Method for dispersing fog and/or clouds

Abstract

The invention relates to a method for dispersing fog and/or clouds. The aim of the invention is to develop a method, by means of which the dispersion of fog and/or the generation of precipitation from clouds may be rapidly and efficiently carried out in an environmentally-friendly manner. Said aim is achieved, whereby ice particles (solid H2O) are applied to the fog and/or the cloud with an initial speed of between ca 10 m/s and ca. 300 m/s, preferably between ca 100 m/s and ca. 200 m/s, whereby the ON particle size is chosen to be larger than the droplet size, thus causing dispersion of the fog and/or a precipitation from the cloud.

Description

The invention relates to a method for dispersing fog and/or clouds for producing precipitation, preferably at temperatures above 0° C. according to the preamble of claim 1.

Fields of use are preferably the dispersion at fog at airports and roads, but also at production facilities, open-air and sports events, as well as use in defense technology, producing rainfall from clouds for agricultural purposes and for supplying drinking water.

Fog poses a tremendous economical burden and safety risk for air, road and boat traffic due to the restricted visibility. In spite of the availability of quite sophisticated locating equipment, for example satellite navigation, radio navigation and special illumination devices. It is difficult estimate the costs caused by traffic cancellations, traffic delays and necessary changes in the traffic flow, not to mention accidents, which amount worldwide to almost EUR 1 billion annually. In addition, accidents can cause severe injuries and even death. Air traffic is estimated to increase by about 25% over the next five to ten years. Delays in the landing frequency of up to 50% may have to be accepted in spite of modern locating systems, even under category I-CAO II and III weather conditions. Models for forecasting fog adapted to local conditions are being developed worldwide in order to be able to operate in foggy conditions. Accordingly, there is an urgent need for an effective method to disperse fog.
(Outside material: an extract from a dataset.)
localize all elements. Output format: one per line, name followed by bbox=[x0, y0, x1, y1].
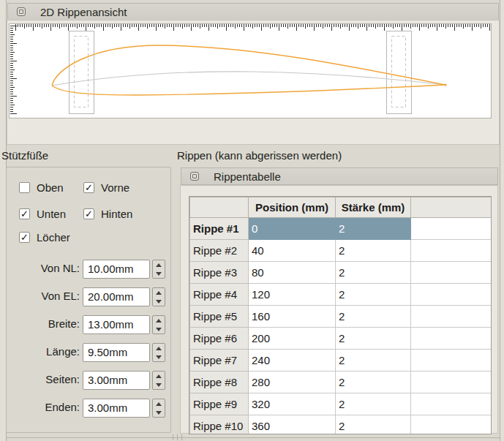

Fog interferes with open air and sports events, such as winter sports competition, in particular ski racing and ski jumping, stadium events, in particular soccer games. Events are frequently canceled or delayed due to poor visibility for athletes, referees, spectators and the TV audience. If events take place in spite of poor visibility, safety and athletic performance can be impaired. The loss of television and advertising revenue can lead to economic shortfalls.

In addition, fog at construction sites and production facilities, for example in open pit mining, can cause production and revenue losses.

For the above reasons, there is a great economical and safety interest in methods that can quickly and effectively disperse fog.

A statistical analysis of the occurrence of fog shows that most frequently warm fog occurs (T>0° C.), which requires somewhat different physical concepts for dispersion than cold fog (T<0° C.).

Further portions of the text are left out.